*Task requirements*:
Every line from the first one in the data below through the line holding "Остались вопросы?" is to be written out exactly, with the pictures omitted.

*Record set*:
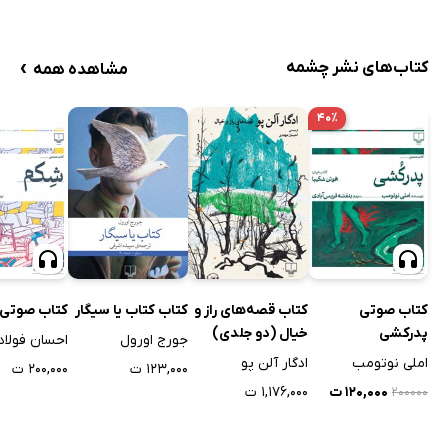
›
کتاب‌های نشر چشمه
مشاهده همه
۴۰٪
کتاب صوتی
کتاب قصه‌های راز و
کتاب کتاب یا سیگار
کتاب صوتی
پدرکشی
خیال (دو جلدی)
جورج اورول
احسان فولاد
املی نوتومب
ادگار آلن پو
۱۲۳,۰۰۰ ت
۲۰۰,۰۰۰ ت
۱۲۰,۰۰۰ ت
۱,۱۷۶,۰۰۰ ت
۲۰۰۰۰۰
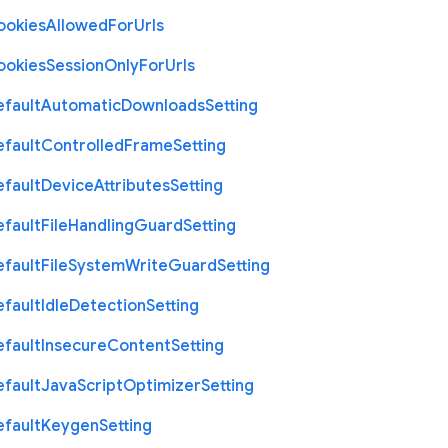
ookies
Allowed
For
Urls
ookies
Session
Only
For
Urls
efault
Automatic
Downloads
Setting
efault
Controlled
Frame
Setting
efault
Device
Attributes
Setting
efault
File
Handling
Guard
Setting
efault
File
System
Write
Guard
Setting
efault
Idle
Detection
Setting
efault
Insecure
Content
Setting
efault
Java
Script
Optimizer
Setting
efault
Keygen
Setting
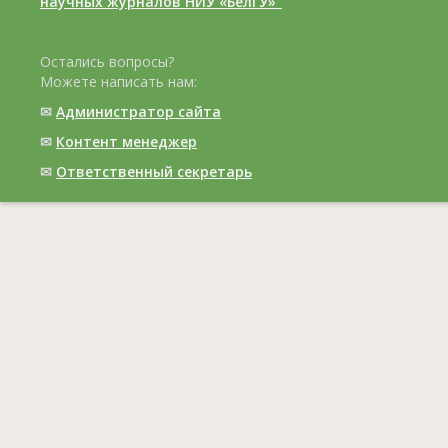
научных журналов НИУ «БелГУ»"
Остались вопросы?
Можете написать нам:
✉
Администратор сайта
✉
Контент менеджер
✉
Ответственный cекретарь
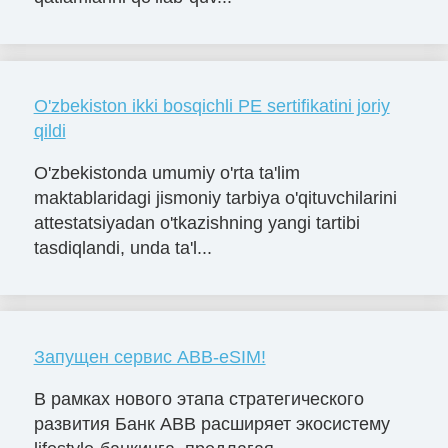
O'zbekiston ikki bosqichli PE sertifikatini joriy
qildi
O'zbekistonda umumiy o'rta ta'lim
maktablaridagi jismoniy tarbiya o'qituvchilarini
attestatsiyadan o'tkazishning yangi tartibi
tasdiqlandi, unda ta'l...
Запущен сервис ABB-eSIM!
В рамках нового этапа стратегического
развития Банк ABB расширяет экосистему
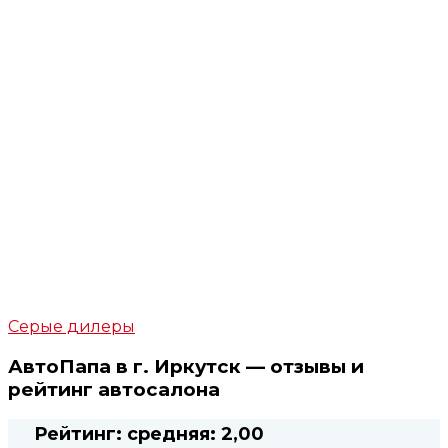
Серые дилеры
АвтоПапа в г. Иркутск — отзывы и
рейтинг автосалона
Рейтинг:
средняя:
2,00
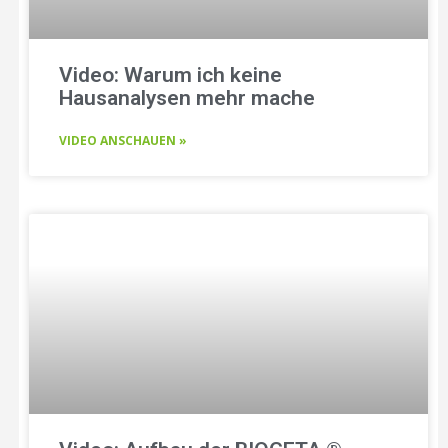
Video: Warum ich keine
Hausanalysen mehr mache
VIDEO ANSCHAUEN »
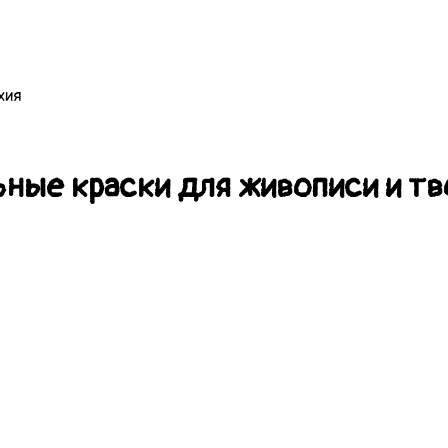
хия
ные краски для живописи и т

*Answer to this task*:
›
کتاب‌های نشر چشمه
مشاهده همه
۴۰٪
کتاب صوتی
کتاب قصه‌های راز و
کتاب کتاب یا سیگار
کتاب صوتی
پدرکشی
خیال (دو جلدی)
جورج اورول
احسان فولاد
املی نوتومب
ادگار آلن پو
۱۲۳,۰۰۰ ت
۲۰۰,۰۰۰ ت
۱۲۰,۰۰۰ ت
۱,۱۷۶,۰۰۰ ت
۲۰۰۰۰۰
ookies
Allowed
For
Urls
ookies
Session
Only
For
Urls
efault
Automatic
Downloads
Setting
efault
Controlled
Frame
Setting
efault
Device
Attributes
Setting
efault
File
Handling
Guard
Setting
efault
File
System
Write
Guard
Setting
efault
Idle
Detection
Setting
efault
Insecure
Content
Setting
efault
Java
Script
Optimizer
Setting
efault
Keygen
Setting
научных журналов НИУ «БелГУ»"
Остались вопросы?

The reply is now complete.